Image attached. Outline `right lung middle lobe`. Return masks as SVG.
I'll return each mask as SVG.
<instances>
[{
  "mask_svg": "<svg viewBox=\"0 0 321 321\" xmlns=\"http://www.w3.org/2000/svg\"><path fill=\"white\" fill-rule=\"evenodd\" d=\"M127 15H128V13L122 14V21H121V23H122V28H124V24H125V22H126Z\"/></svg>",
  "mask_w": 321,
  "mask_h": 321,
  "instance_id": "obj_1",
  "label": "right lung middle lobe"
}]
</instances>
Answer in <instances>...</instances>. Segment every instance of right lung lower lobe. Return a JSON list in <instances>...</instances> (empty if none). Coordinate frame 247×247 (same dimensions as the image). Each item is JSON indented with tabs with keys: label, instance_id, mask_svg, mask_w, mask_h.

════════

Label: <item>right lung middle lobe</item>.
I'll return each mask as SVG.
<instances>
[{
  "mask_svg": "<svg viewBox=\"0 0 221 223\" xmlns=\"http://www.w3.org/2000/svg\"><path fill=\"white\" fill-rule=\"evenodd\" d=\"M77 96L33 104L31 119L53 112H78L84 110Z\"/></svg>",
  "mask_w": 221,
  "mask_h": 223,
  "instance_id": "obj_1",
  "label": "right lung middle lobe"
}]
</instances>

════════

Working from the records above, write out verbatim only the lines from the line containing "Image attached. Outline" through the line containing "Answer in <instances>...</instances>.".

Exercise output.
Image attached. Outline `right lung middle lobe`. Return masks as SVG.
I'll return each mask as SVG.
<instances>
[{
  "mask_svg": "<svg viewBox=\"0 0 321 321\" xmlns=\"http://www.w3.org/2000/svg\"><path fill=\"white\" fill-rule=\"evenodd\" d=\"M127 15H128V13L122 14V21H121V23H122V28H124V24H125V22H126Z\"/></svg>",
  "mask_w": 321,
  "mask_h": 321,
  "instance_id": "obj_1",
  "label": "right lung middle lobe"
}]
</instances>
Answer in <instances>...</instances>. Segment every instance of right lung lower lobe. Return a JSON list in <instances>...</instances> (empty if none). Coordinate frame 247×247 (same dimensions as the image). Each item is JSON indented with tabs with keys: label, instance_id, mask_svg, mask_w, mask_h.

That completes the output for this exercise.